J’ai fait mes choix d’orientation en fonction de ça. J’ai longtemps hésité entre la médecine, l’humanitaire, la politique et le monde de l’entreprise. J’ai finalement choisi d’étudier en école de commerce — ce qui peut paraitre paradoxal — car j’ai eu assez vite l’intuition que « les entreprises dirigent le monde » (« business rules the world ») : les entreprises ont une influence immense sur notre vie quotidienne, et probablement de plus en plus, alors que celle du politique décline. Et force est de constater que cet impact peut être considérablement négatif (pollution, exploitation des ressources naturelles, stress, mal-être, inégalités…), ou fondamentalement positif (création d’emplois, dynamique de création de richesses, de lutte contre la pauvreté, d’inclusion du plus grand nombre…).

Alors j’ai eu envie de voir quel rôle je pouvais jouer pour contribuer à aider les entrepreneurs et les entreprises à avoir un impact fondamentalement positif sur la société, tout en gagnant de l’argent pour assurer leur pérennité.

Lors d’une exploration de plusieurs mois — racontée avec Jonas Guyot dans le livre A la rencontre des entrepreneurs qui changent le monde (Rue de l’Echiquier, 2014) — j’ai découvert le concept de social business : j’ai découvert que certaines entreprises — de plus en plus — utilisaient la performance et le profit au service de la résolution de problème de société.

De nombreux pionniers sont déjà en action.

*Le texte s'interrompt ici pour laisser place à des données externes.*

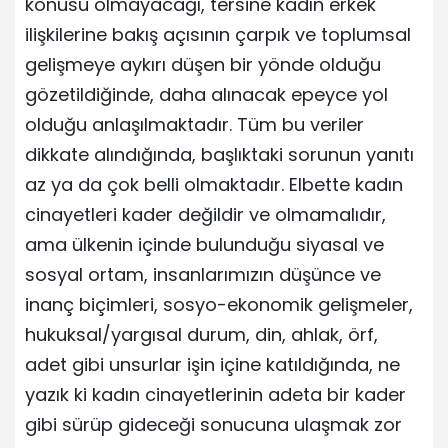
konusu olmayacağı, tersine kadın erkek
ilişkilerine bakış açısının çarpık ve toplumsal
gelişmeye aykırı düşen bir yönde olduğu
gözetildiğinde, daha alınacak epeyce yol
olduğu anlaşılmaktadır. Tüm bu veriler
dikkate alındığında, başlıktaki sorunun yanıtı
az ya da çok belli olmaktadır. Elbette kadın
cinayetleri kader değildir ve olmamalıdır,
ama ülkenin içinde bulunduğu siyasal ve
sosyal ortam, insanlarımızın düşünce ve
inanç biçimleri, sosyo-ekonomik gelişmeler,
hukuksal/yargısal durum, din, ahlak, örf,
adet gibi unsurlar işin içine katıldığında, ne
yazık ki kadın cinayetlerinin adeta bir kader
gibi sürüp gideceği sonucuna ulaşmak zor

Il y a les entrepreneurs bien sûr, qui créent à partir de rien.

Et puis, il y a les intrapreneurs, qui font le choix de « changer les choses de là où ils sont » : ils cherchent à faire bouger les lignes au sein de leur entreprise (notamment chez Danone, Renault, Schneider Electric ou Leroy Merlin), car ils sentent qu’ils ont un plus fort levier d’impact dans une organisation déjà existante.

Si l’on utilise une image, on pourrait dire que, plutôt que de partir seuls dans une petite barque à la manière des entrepreneurs, les intrapreneurs ont pour ambition de faire tourner de 2 ou 3 degrés la direction d’un paquebot de dizaines de milliers de collaborateurs. Ils ont choisi d’être à la fois salariés, entrepreneurs et innovateurs sociaux.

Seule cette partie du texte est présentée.